How To Improve Your Docker Build Time in GitLab CI

Make your containerized CI environments truly useful by accelerating your Docker builds

Modern software development cycle means packaging your applications often as a container. This task can be time consuming and may slow down your testing or deployment significantly. The problem is especially obvious in the context of a continuous integration and deployment processe where images are built at every code modification.

In this article, we will discuss various ways of speeding up the build time of Docker images in a continuous integration pipeline by implementing different strategies.

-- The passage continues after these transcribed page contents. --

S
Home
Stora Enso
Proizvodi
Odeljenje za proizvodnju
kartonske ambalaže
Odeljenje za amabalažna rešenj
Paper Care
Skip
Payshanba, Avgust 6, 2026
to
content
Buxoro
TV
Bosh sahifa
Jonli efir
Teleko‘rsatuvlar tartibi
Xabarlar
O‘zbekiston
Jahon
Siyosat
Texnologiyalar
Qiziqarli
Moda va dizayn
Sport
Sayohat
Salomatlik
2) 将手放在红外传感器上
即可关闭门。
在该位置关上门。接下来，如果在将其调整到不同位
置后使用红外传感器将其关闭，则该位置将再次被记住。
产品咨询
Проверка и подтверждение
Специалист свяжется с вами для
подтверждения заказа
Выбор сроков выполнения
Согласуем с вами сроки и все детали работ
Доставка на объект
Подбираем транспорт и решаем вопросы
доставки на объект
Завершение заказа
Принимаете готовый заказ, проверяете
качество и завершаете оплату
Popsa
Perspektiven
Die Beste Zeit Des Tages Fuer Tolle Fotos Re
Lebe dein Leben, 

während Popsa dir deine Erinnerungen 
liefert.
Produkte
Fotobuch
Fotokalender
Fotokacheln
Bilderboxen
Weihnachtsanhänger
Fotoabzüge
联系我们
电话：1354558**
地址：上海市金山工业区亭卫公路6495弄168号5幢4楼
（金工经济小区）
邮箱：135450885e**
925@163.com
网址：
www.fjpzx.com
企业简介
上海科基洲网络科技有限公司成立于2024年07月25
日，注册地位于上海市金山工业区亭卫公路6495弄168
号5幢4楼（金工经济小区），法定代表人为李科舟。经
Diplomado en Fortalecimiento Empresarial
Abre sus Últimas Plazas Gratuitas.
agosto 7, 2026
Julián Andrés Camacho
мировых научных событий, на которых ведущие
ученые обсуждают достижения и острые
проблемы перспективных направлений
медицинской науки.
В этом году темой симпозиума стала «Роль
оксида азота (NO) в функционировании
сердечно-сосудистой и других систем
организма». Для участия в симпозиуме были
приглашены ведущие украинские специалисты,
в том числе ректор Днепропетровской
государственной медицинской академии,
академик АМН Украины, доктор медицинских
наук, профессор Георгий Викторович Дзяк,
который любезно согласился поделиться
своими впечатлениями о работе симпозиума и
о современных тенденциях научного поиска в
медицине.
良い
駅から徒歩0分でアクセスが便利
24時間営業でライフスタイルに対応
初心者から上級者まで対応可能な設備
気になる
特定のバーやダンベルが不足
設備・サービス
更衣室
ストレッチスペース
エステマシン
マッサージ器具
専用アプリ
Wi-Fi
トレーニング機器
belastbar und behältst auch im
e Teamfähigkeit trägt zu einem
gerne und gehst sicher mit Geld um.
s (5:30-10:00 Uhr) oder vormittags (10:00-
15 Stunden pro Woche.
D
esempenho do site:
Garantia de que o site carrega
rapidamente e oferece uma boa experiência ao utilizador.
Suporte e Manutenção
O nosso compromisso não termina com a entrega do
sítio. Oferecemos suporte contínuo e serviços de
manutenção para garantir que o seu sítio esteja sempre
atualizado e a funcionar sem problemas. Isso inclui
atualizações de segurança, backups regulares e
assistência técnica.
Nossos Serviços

Packaging a sample application locally

As an example, we will first take a Python Flask application. Cannot be simpler than that:

from flask import Flask

app = Flask(__name__)

@app.route('/')
def hello_world():
    return 'Hello, World!'

Writing the Dockerfile

Let’s write the corresponding Dockerfile:

FROM python:3.7-alpine as builder

# install dependencies required to build python packages
RUN apk update && apk add --no-cache make gcc && pip install --upgrade pip


# setup venv and download or build dependencies
ENV VENV="/venv"
ENV PATH="${VENV}/bin:${PATH}"

COPY requirements.txt .
RUN python -m venv ${VENV} \
    && pip install --no-cache-dir -r requirements.txt

FROM python:3.7-alpine

# setup venv with dependencies from the builder stage
ENV VENV="/venv"
ENV PATH="${VENV}/bin:$PATH"
COPY --from=builder ${VENV} ${VENV}

# copy app files
WORKDIR /app
COPY app .

# run the app
EXPOSE 5000
ENV FLASK_APP="hello.py"
CMD [ "flask", "run", "--host=0.0.0.0" ]

You can see here a classic multi-stage build process:

We start with a light base image in which we install the build tools and download or compile the dependencies into a Python virtual environment
In the second stage, we copy the virtual env with our dependencies into the target image and finally add the application files

Why this two stages process? First, because you have a secured build process as it runs in a container without interference from the host environment. And second, you have a slim final image without all the build libraries but only what is required to run the app.

Running and testing the image

Making sure everything is working as expected:

docker build -t hello .
docker run -d --rm -p 5000:5000 hello
curl localhost:5000
Hello, World!

If you run the docker build command a second time:

docker build -t hello .
...
Step 2/15 : RUN apk update && apk add --no-cache make gcc && pip install --upgrade pip
 ---> Using cache
 ---> 24d044c28dce
...

As you can see, this second build is much quicker as layers are cached in your local Docker service and are reused if they present no change.

Pushing the image

Let’s publish our image to an external registry and see what happens:

docker tag hello my-registry/hello:1.0
docker push my-registry/hello:1.0

The push refers to repository [my-registry/hello]
8388d558f57d: Pushed 
77a59788172c: Pushed 
673c6888b7ef: Pushed 
fdb8581dab88: Pushed
6360407af3e7: Pushed
68aa0de28940: Pushed
f04cc38c0ac2: Pushed
ace0eda3e3be: Pushed
latest: digest: sha256:d815c1694083ffa8cc379f5a52ea69e435290c9d1ae629969e82d705b7f5ea95 size: 1994

Note how each intermediary layers are identified by a hash. We count 8 layers because we have exactly 8 dockers commands in our Dockerfile beyond our last FROM instruction.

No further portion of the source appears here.